The Yale researchers took adult rat lungs and removed their existing cellular innards, while keeping the external cell structure and
vascular system to use later as scaffolds for the growth of new lung cells.
They then cultured various lung-specific cells on this scaffold, using a new bioreactor designed to mimic some aspects of the fetal lung environment.
They found that the cells repopulated the framework with functional lung cells. And, when implanted into rats, the engineered lungs exchanged oxygen and carbon dioxide similarly to natural lungs for up to three hours.
"We succeeded in engineering an implantable lung in our rat model that could efficiently exchange oxygen and carbon dioxide, and could oxygenate hemoglobin in the blood," said lead author Professor Laura Niklason.
"This is an early step in the regeneration of entire lungs for larger animals and, eventually, for humans."
Lung disease accounts for around 400,000 deaths each year in the US. The Yale team says a great deal more research must be done to see if fully functional lungs can be regenerated in vitro, implanted and kept functioning long-term.

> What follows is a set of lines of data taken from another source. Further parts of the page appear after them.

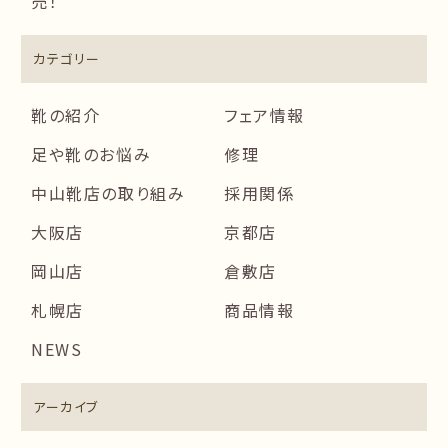
売！
カテゴリー
靴の紹介
フェア情報
足や靴のお悩み
修理
中山靴店の取り組み
採用関係
大阪店
京都店
岡山店
倉敷店
札幌店
商品情報
NEWS
アーカイブ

Niklason says that to produce fully-functioning human lungs, years of research with adult stem cells will be needed.
In another new development, a team at Harvard has developed what it calls a 'lung-on'a-chip', made using human lung and blood vessel cells. It's intended to be used for testing the effects of environmental toxins, absorption of aerosolized therapeutics and the safety and efficacy of new drugs.